■ Your task
Scan the listing below for the string "Green" and copy each line where it turns up.
========
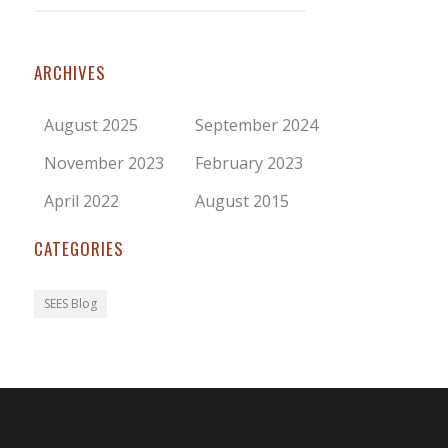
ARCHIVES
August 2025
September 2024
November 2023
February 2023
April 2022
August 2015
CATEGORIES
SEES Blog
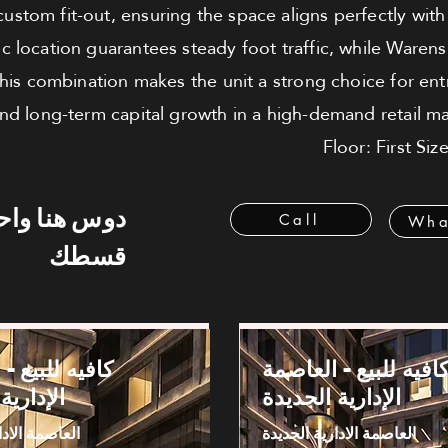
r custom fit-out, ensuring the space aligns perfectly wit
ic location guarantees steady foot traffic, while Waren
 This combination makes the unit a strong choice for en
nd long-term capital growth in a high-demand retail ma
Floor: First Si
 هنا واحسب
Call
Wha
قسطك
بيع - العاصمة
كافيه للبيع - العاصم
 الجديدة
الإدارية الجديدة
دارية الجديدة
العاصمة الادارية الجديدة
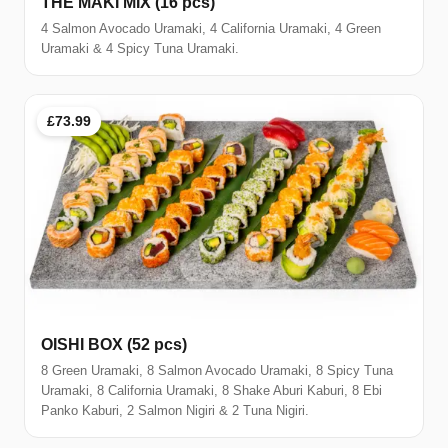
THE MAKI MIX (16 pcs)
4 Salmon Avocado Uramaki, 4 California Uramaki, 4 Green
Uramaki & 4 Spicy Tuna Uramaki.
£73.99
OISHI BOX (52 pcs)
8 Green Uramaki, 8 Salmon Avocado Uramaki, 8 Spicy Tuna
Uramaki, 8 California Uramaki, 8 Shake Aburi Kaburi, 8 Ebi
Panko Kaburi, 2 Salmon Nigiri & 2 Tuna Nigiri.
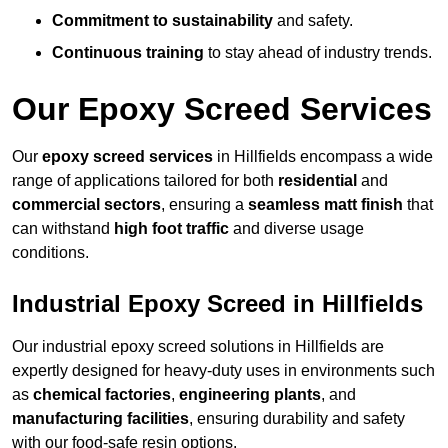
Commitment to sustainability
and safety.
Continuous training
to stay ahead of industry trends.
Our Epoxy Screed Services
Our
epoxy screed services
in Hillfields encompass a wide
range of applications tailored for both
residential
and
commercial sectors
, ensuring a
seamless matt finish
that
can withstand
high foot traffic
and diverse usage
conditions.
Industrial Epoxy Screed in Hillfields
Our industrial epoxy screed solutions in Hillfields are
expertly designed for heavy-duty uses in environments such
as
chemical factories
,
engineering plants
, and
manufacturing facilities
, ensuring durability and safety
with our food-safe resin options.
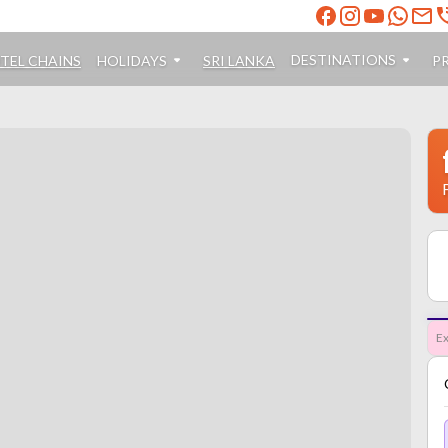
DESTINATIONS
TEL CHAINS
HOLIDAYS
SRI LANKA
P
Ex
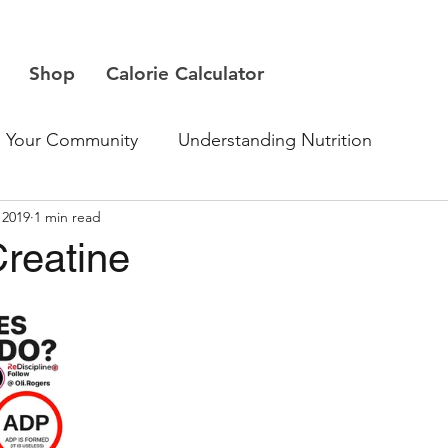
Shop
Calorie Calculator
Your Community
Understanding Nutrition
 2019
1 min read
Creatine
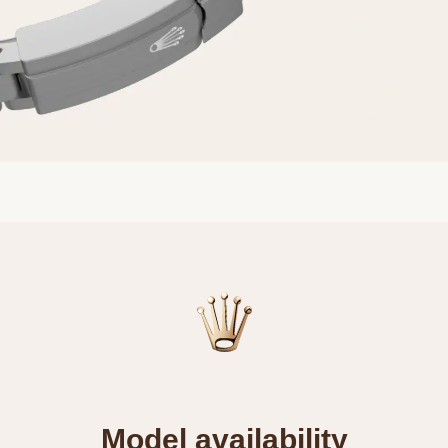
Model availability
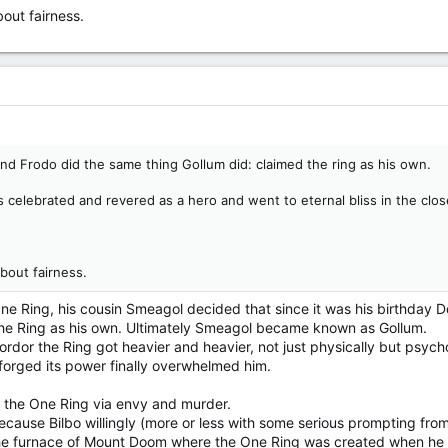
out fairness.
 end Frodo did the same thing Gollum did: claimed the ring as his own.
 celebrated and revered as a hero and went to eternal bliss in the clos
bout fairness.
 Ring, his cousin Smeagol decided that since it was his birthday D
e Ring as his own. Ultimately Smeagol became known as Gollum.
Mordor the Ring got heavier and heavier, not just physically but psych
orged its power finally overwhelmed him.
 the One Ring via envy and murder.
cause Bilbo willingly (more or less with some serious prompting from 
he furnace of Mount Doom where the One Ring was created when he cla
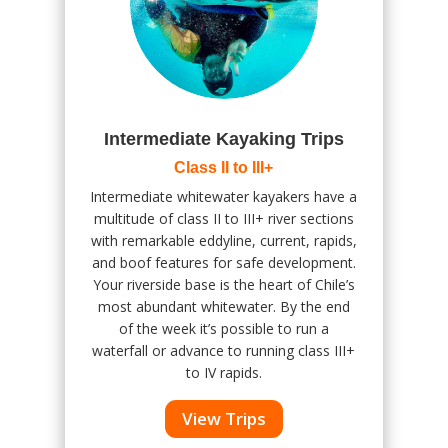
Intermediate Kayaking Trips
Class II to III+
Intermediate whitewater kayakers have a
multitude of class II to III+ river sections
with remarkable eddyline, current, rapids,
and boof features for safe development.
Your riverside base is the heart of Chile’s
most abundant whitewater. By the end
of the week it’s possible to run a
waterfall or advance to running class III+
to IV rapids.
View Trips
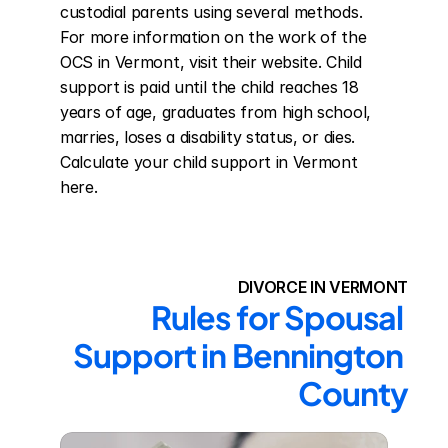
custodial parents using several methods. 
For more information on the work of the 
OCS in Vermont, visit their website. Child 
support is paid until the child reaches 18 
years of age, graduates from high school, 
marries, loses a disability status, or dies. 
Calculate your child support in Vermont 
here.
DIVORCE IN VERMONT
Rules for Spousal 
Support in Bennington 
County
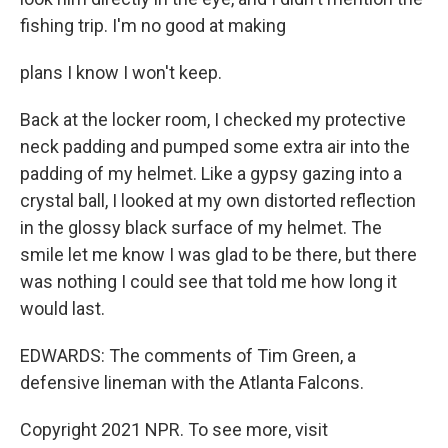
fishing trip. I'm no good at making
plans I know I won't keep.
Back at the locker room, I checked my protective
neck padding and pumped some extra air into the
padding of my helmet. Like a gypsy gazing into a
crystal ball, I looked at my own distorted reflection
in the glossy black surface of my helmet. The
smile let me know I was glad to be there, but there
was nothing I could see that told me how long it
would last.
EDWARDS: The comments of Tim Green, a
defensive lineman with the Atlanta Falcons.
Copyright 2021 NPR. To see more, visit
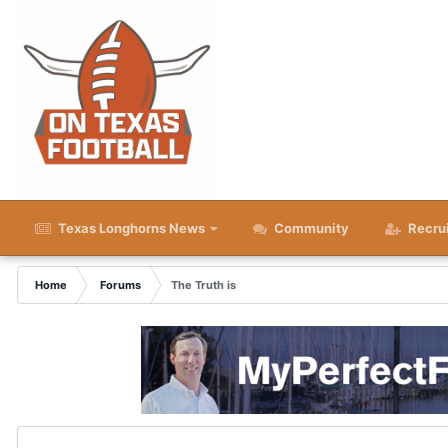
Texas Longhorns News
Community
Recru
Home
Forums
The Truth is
========
■ Solution to this task
4 Salmon Avocado Uramaki, 4 California Uramaki, 4 Green
8 Green Uramaki, 8 Salmon Avocado Uramaki, 8 Spicy Tuna
EDWARDS: The comments of Tim Green, a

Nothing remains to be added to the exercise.